(Bounding box prediction data)
+ + +

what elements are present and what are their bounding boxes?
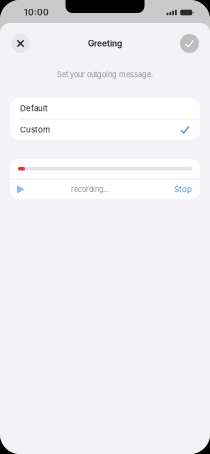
staticText: Default — [20, 103, 48, 113]
staticText: Set your outgoing message. — [57, 70, 153, 79]
button[interactable]: Close — [11, 34, 30, 53]
staticText: recording... — [71, 185, 109, 194]
staticText: Stop — [174, 184, 192, 194]
button[interactable]: Stop — [174, 184, 192, 194]
staticText: Custom — [20, 125, 50, 134]
button[interactable]: Custom — [10, 119, 200, 140]
staticText: Greeting — [88, 38, 122, 49]
staticText: 10:00 — [24, 7, 49, 18]
button[interactable]: Play — [17, 183, 28, 196]
button[interactable]: Done — [180, 34, 199, 53]
button[interactable]: Default — [10, 98, 200, 118]
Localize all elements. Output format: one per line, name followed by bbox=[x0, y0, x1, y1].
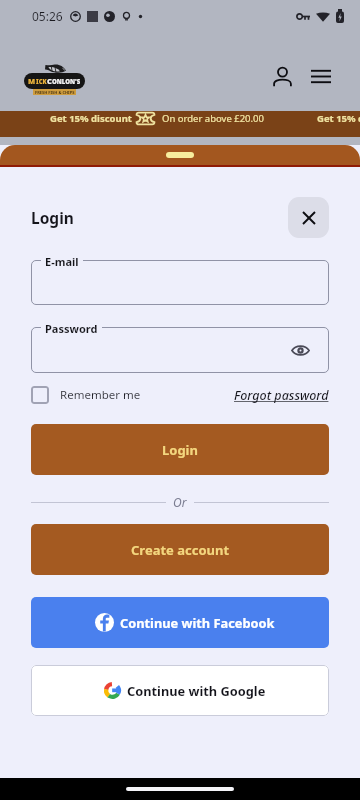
staticText: Remember me bbox=[60, 387, 141, 403]
staticText: M bbox=[28, 76, 36, 86]
button[interactable]: Show password bbox=[288, 338, 312, 362]
button[interactable]: Login bbox=[31, 424, 329, 475]
staticText: Or bbox=[173, 494, 187, 510]
staticText: ONLON'S bbox=[52, 78, 81, 86]
staticText: Continue with Facebook bbox=[120, 614, 275, 631]
staticText: On order above £20.00 bbox=[162, 112, 264, 125]
button[interactable]: Account bbox=[266, 60, 298, 92]
staticText: Create account bbox=[131, 541, 230, 559]
staticText: Forgot password bbox=[234, 387, 329, 404]
staticText: Get 15% discount bbox=[317, 112, 360, 125]
staticText: ICK bbox=[36, 78, 47, 86]
button[interactable]: Continue with Facebook bbox=[31, 597, 329, 648]
staticText: Login bbox=[31, 207, 74, 228]
staticText: Login bbox=[162, 441, 198, 459]
staticText: Password bbox=[45, 321, 98, 336]
staticText: Continue with Google bbox=[127, 682, 266, 699]
button[interactable]: Remember me bbox=[31, 386, 141, 404]
button[interactable]: Menu bbox=[305, 60, 337, 92]
staticText: C bbox=[47, 76, 52, 86]
button[interactable]: Continue with Google bbox=[31, 665, 329, 716]
button[interactable]: Forgot password bbox=[234, 387, 329, 404]
button[interactable]: Close bbox=[288, 197, 329, 238]
staticText: 05:26 bbox=[32, 8, 63, 24]
staticText: Get 15% discount bbox=[50, 112, 132, 125]
staticText: FRESH FISH & CHIPS bbox=[35, 90, 75, 95]
staticText: E-mail bbox=[45, 254, 79, 269]
button[interactable]: Create account bbox=[31, 524, 329, 575]
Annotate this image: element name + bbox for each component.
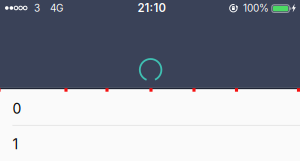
staticText: 100%	[243, 2, 269, 14]
button[interactable]: 0	[0, 91, 300, 125]
staticText: 0	[12, 100, 21, 117]
staticText: 3	[34, 2, 40, 14]
staticText: 4G	[50, 2, 63, 14]
staticText: 21:10	[138, 1, 166, 15]
button[interactable]: 1	[0, 126, 300, 160]
staticText: 1	[12, 136, 18, 152]
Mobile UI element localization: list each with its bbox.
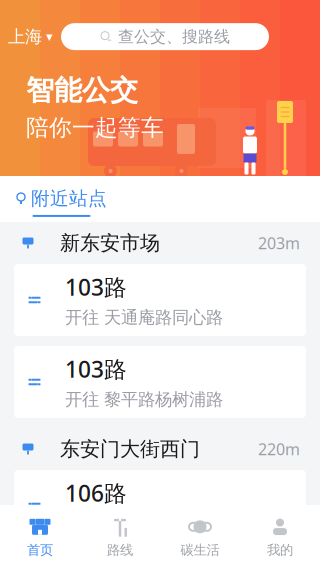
staticText: 碳生活: [180, 542, 220, 558]
button[interactable]: 我的: [240, 505, 320, 569]
button[interactable]: 东安门大街西门: [0, 428, 320, 470]
staticText: ▾: [46, 29, 53, 44]
staticText: 开往 黎平路杨树浦路: [65, 389, 223, 410]
staticText: 查公交、搜路线: [118, 27, 230, 46]
staticText: 106路: [65, 478, 127, 508]
staticText: 103路: [65, 272, 127, 302]
staticText: 路线: [107, 542, 133, 558]
button[interactable]: 新东安市场: [0, 222, 320, 264]
staticText: 陪你一起等车: [26, 114, 164, 142]
button[interactable]: 103路: [0, 346, 320, 428]
button[interactable]: 碳生活: [160, 505, 240, 569]
button[interactable]: 上海: [0, 20, 53, 53]
staticText: 我的: [267, 542, 293, 558]
staticText: 开往 天通庵路同心路: [65, 307, 223, 328]
staticText: 上海: [8, 26, 42, 47]
staticText: 附近站点: [31, 187, 107, 210]
staticText: 智能公交: [26, 73, 138, 108]
staticText: 220m: [258, 438, 300, 460]
button[interactable]: 106路: [0, 470, 320, 552]
staticText: 东安门大街西门: [60, 437, 200, 461]
button[interactable]: 首页: [0, 505, 80, 569]
staticText: 103路: [65, 354, 127, 384]
button[interactable]: 路线: [80, 505, 160, 569]
staticText: 首页: [27, 542, 53, 558]
staticText: 203m: [258, 232, 300, 254]
staticText: 开往 北京站东街: [65, 513, 189, 534]
button[interactable]: 附近站点: [0, 175, 107, 223]
button[interactable]: 103路: [0, 264, 320, 346]
staticText: 新东安市场: [60, 231, 160, 255]
button[interactable]: 查公交、搜路线: [61, 23, 269, 50]
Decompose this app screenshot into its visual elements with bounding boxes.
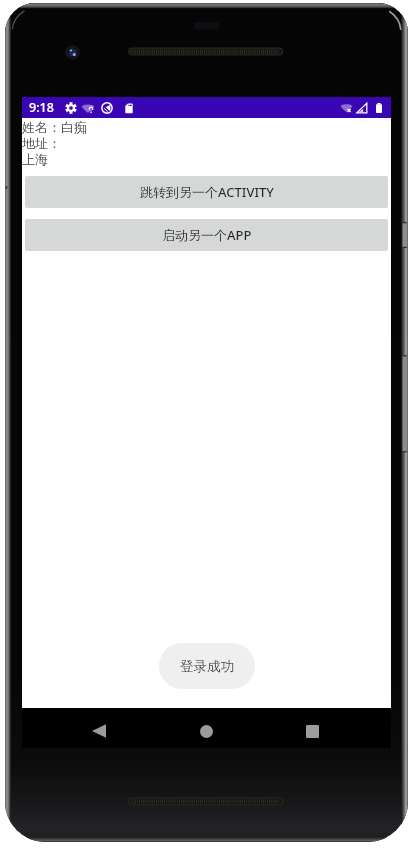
button[interactable]: 启动另一个APP bbox=[25, 219, 388, 251]
staticText: 登录成功 bbox=[180, 658, 234, 675]
button[interactable]: 跳转到另一个ACTIVITY bbox=[25, 176, 388, 208]
button[interactable]: Home bbox=[187, 712, 225, 750]
staticText: 地址： bbox=[22, 135, 61, 151]
staticText: 跳转到另一个ACTIVITY bbox=[140, 183, 274, 201]
staticText: 9:18 bbox=[29, 99, 54, 116]
staticText: 姓名：白痴 bbox=[22, 119, 87, 135]
staticText: 启动另一个APP bbox=[162, 226, 252, 244]
staticText: 上海 bbox=[22, 151, 48, 167]
button[interactable]: Recents bbox=[293, 712, 331, 750]
button[interactable]: Back bbox=[80, 712, 118, 750]
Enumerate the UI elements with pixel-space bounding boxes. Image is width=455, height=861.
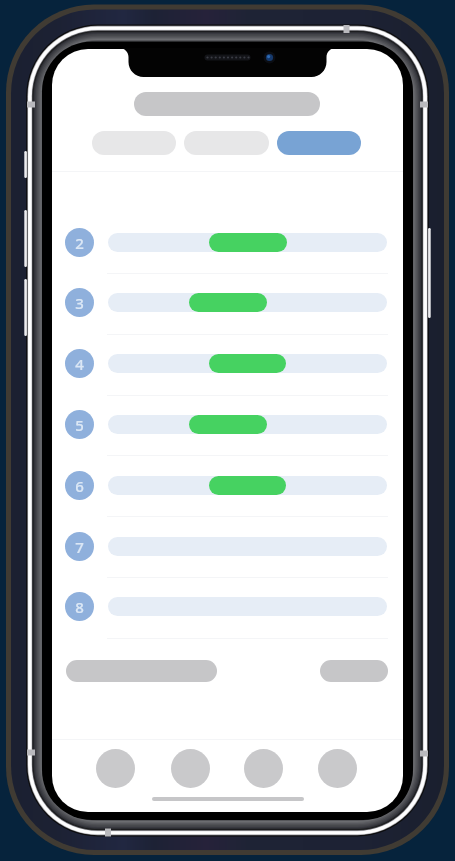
staticText: 5: [75, 415, 84, 435]
button[interactable]: [108, 354, 387, 373]
button[interactable]: Profile: [318, 749, 357, 788]
staticText: 4: [75, 354, 84, 374]
button[interactable]: Filter three selected: [277, 131, 361, 155]
button[interactable]: Primary action: [66, 660, 217, 682]
button[interactable]: [108, 415, 387, 434]
button[interactable]: [108, 476, 387, 495]
staticText: 8: [75, 597, 84, 617]
staticText: 2: [75, 233, 84, 253]
button[interactable]: [108, 293, 387, 312]
button[interactable]: Home: [96, 749, 135, 788]
button[interactable]: Secondary action: [320, 660, 388, 682]
button[interactable]: [108, 233, 387, 252]
button[interactable]: Filter two: [184, 131, 269, 155]
button[interactable]: Search: [171, 749, 210, 788]
staticText: 3: [75, 293, 84, 313]
staticText: 7: [75, 537, 84, 557]
button[interactable]: Filter one: [92, 131, 176, 155]
staticText: 6: [75, 476, 84, 496]
button[interactable]: Favourites: [244, 749, 283, 788]
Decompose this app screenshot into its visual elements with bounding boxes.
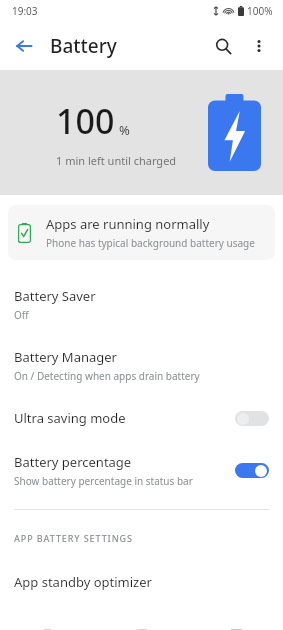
staticText: Battery: [50, 33, 117, 59]
button[interactable]: App standby optimizer: [0, 560, 283, 604]
staticText: Battery Manager: [14, 348, 117, 366]
staticText: Ultra saving mode: [14, 409, 126, 427]
staticText: Show battery percentage in status bar: [14, 474, 193, 488]
button[interactable]: Ultra saving mode: [0, 396, 283, 440]
button[interactable]: Ultra saving mode: [235, 411, 269, 426]
staticText: %: [119, 121, 130, 139]
button[interactable]: Search: [205, 28, 241, 64]
button[interactable]: Back: [6, 28, 42, 64]
staticText: Battery percentage: [14, 453, 132, 471]
staticText: 19:03: [12, 4, 38, 18]
staticText: On / Detecting when apps drain battery: [14, 369, 200, 383]
staticText: Phone has typical background battery usa…: [46, 236, 255, 250]
staticText: 1 min left until charged: [56, 153, 177, 168]
staticText: 100%: [247, 4, 273, 18]
button[interactable]: Battery Saver: [0, 274, 283, 335]
button[interactable]: Apps are running normally: [8, 205, 275, 260]
button[interactable]: Battery Manager: [0, 335, 283, 396]
button[interactable]: Close app after screen lock: [0, 604, 283, 630]
staticText: Apps are running normally: [46, 215, 210, 233]
staticText: Off: [14, 308, 29, 322]
staticText: APP BATTERY SETTINGS: [14, 532, 133, 544]
button[interactable]: Battery percentage: [235, 463, 269, 478]
staticText: App standby optimizer: [14, 573, 152, 591]
staticText: 100: [56, 98, 115, 144]
button[interactable]: Battery percentage: [0, 440, 283, 501]
button[interactable]: More options: [241, 28, 277, 64]
staticText: Battery Saver: [14, 287, 96, 305]
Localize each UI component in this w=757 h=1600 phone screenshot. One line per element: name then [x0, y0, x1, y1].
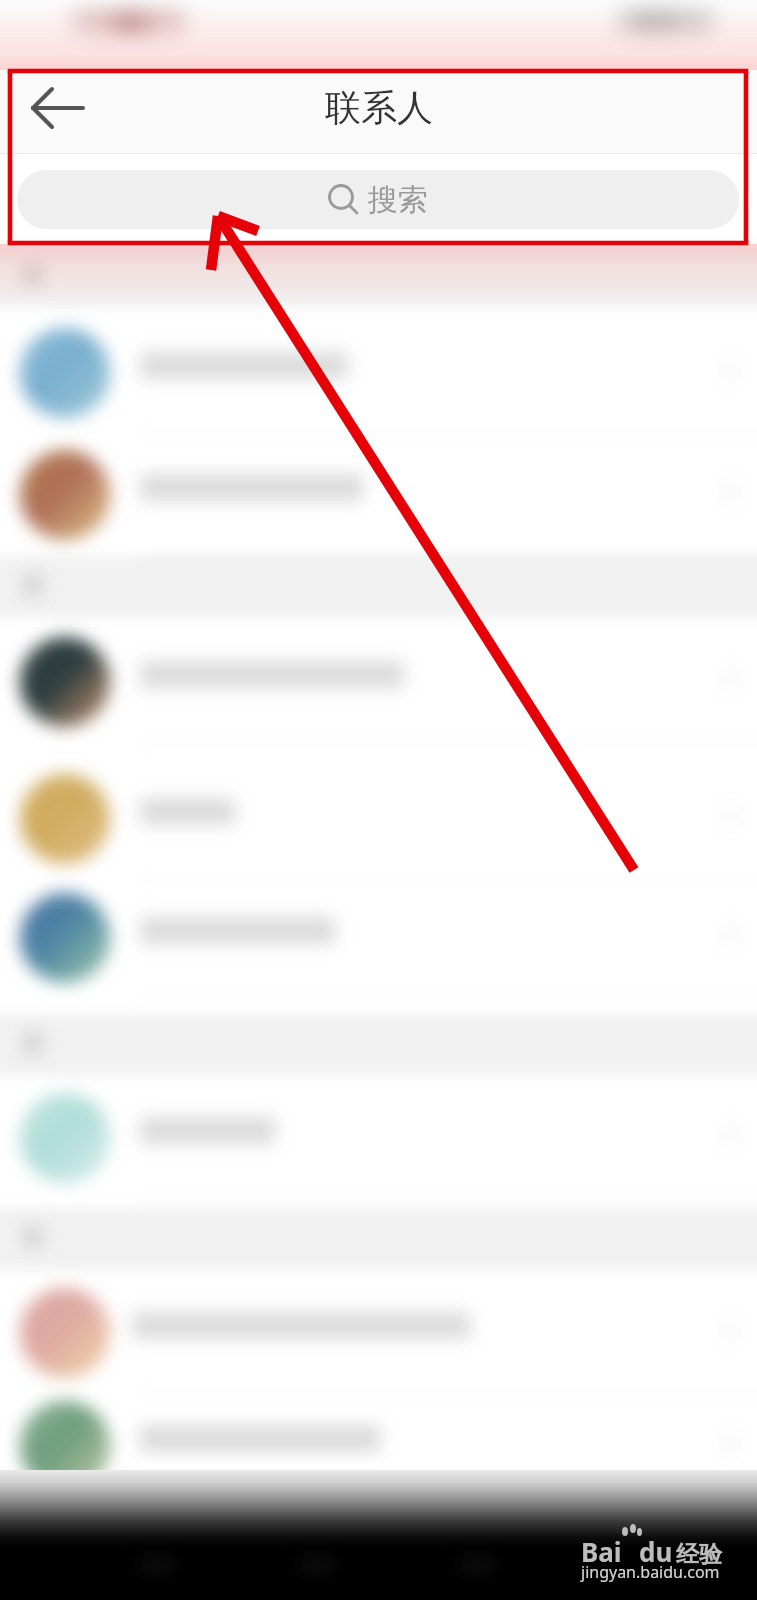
staticText: 经验 [676, 1540, 722, 1569]
button[interactable] [0, 1273, 757, 1393]
button[interactable]: Back [0, 70, 112, 154]
staticText: du [639, 1534, 673, 1569]
staticText: 搜索 [368, 181, 428, 219]
button[interactable] [0, 878, 757, 998]
button[interactable] [0, 313, 757, 433]
button[interactable] [0, 435, 757, 555]
button[interactable] [0, 759, 757, 879]
staticText: Bai [581, 1534, 622, 1569]
button[interactable]: 搜索 [17, 170, 739, 229]
button[interactable] [0, 1078, 757, 1198]
button[interactable] [0, 622, 757, 742]
button[interactable] [0, 1386, 757, 1506]
staticText: jingyan.baidu.com [581, 1561, 720, 1583]
staticText: 联系人 [325, 85, 433, 130]
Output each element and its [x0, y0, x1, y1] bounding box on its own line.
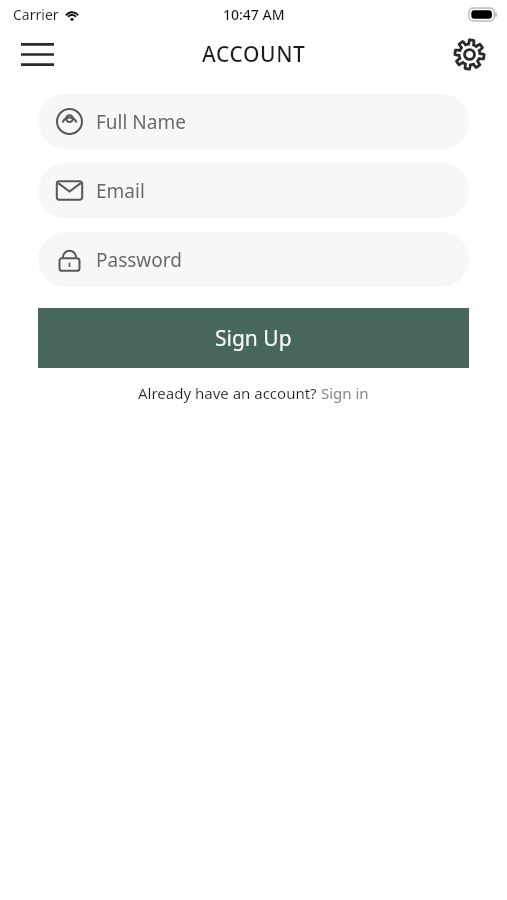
staticText: Sign Up — [215, 324, 292, 353]
button[interactable]: Sign Up — [38, 308, 469, 368]
button[interactable]: Sign in — [321, 383, 369, 403]
staticText: Email — [96, 178, 145, 204]
staticText: 10:47 AM — [223, 5, 285, 24]
button[interactable]: Settings — [446, 31, 492, 77]
staticText: Already have an account? — [138, 383, 321, 403]
staticText: Full Name — [96, 109, 186, 135]
staticText: Carrier — [13, 5, 59, 24]
button[interactable]: Email — [38, 163, 469, 218]
staticText: ACCOUNT — [202, 40, 306, 69]
button[interactable]: Menu — [14, 31, 60, 77]
staticText: Sign in — [321, 383, 369, 403]
staticText: Password — [96, 247, 182, 273]
button[interactable]: Full Name — [38, 94, 469, 149]
button[interactable]: Password — [38, 232, 469, 287]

+ + +

What you have to do
Each line that contains the string "Saver" counts once; report how many such lines the entries have, giving only the number.

Exercise result
2